Stewart Title Co. v. Herbert

6 Cal. App. 3d 957, 96 Cal. Rptr. 631, 1970 Cal. App. LEXIS 1401
CourtCalifornia Court of Appeal
DecidedMarch 24, 1970
DocketCiv. 1096
StatusPublished
Cited by17 cases

This text of 6 Cal. App. 3d 957 (Stewart Title Co. v. Herbert) is published on Counsel Stack Legal Research, covering California Court of Appeal primary law. Counsel Stack provides free access to over 12 million legal documents including statutes, case law, regulations, and constitutions.

Bluebook
Stewart Title Co. v. Herbert, 6 Cal. App. 3d 957, 96 Cal. Rptr. 631, 1970 Cal. App. LEXIS 1401 (Cal. Ct. App. 1970).

Opinion

Opinion

GARGANO, J.

Defendant is one of the founders of the Continental Title Company, hereafter referred to as Continental, and owns 350 shares of its capital stock. He appeals from a judgment of the court below, ordering him to deliver his 350 shares to the plaintiff pursuant to the terms of an option agreement between Continental and plaintiff’s assignor, the Stewart Title Guaranty Company, hereafter referred to as Stewart. The sole issue centers on the court’s interpretation of this option agreement.

Continental was formed in the early part of 1960; 1,500 shares of common capital stock, at a par value of $100 per share, were authorized and issued. Upon formation, Continental commenced to operate as an underwriting company, examining title to real property and selling policies of title insurance issued by Stewart; Continental retained a percentage of the fees charged.

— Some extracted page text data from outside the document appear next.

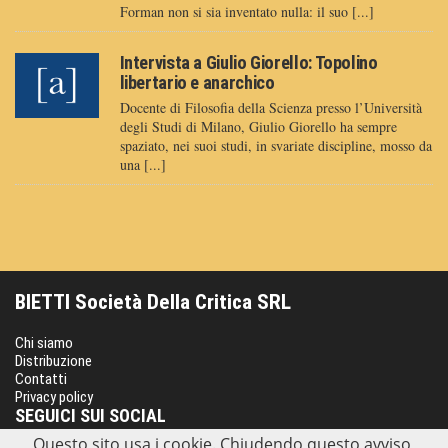
Forman non si sia inventato nulla: il suo [...]
Intervista a Giulio Giorello: Topolino
libertario e anarchico
Docente di Filosofia della Scienza presso l’Università
degli Studi di Milano, Giulio Giorello ha sempre
spaziato, nei suoi studi, in svariate discipline, mosso da
una [...]
BIETTI Società Della Critica SRL
Chi siamo
Distribuzione
Contatti
Privacy policy
SEGUICI SUI SOCIAL
Questo sito usa i cookie. Chiudendo questo avviso,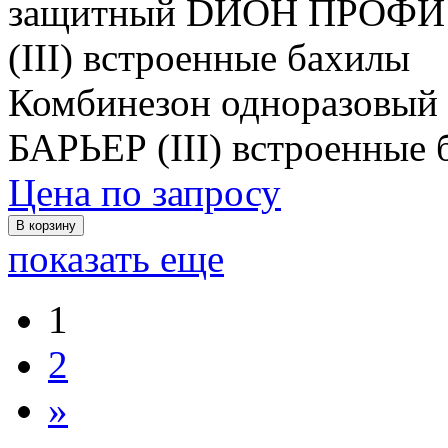
Комбинезон одноразовы
БАРЬЕР (III) встроенные
Цена по запросу
В корзину
показать еще
1
2
»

On September 18, 1963, Continental notified Stewart of its election to *960 terminate the underwriting agreement under which they were operating, effective March 20, 1964. On March 19, 1964, Continental’s share of the fees charged from the sale of Stewart’s title insurance policies was increased and the notice of termination rescinded. In return, Continental, through its shareholders, gave Stewart an option to purchase all of Continental’s shares of stock for $250,000. This agreement was prepared by Stewart and reads as follows:

“State of Texas )
)
County of Harris )
This Agreement, entered into by and between Stewart Title Guaranty Company, a Texas corporation, herein styled “Underwriter”, its successors and assigns, and the undersigned stockholders of Continental Title Company, a California corporation, of Fresno, California, their heirs, personal representatives, successors and assigns, herein referred to as “Stockholders”,

WITNESSETH:

Stockholders herein hereby represent that they are all of the stockholders of Continental Title Company, of Fresno, California; said stockholders, in consideration of the covenants, agreements and concessions running to stockholders, and Continental Title Company, a corporation, of Fresno, California, contained in agreement of even date herewith, entered into and executed by and between Continental Title Company and Underwriter, the receipt of all of which is hereby fully acknowledged, do hereby give and grant unto the Stewart Title Guaranty Company a firm option to buy all of the stock of Continental Title Company, a California corporation, of Fresno, California, at any time on or before June 30, 1965, for a cash consideration of Two Hundred Fifty Thousand Dollars ($250,000.00), said price to increase or decrease in an amount equal to an increase or decrease in net worth from $70,963.57, net worth figure as shown on Continental Title Company’s December 31, 1963 audited balance sheet prepared by J. M. Cadwallader & Co., said price adjustment to be occasioned by retained earnings according to good and acceptable accounting practices, after taxes and depreciation, and not including any reappraisals of assets.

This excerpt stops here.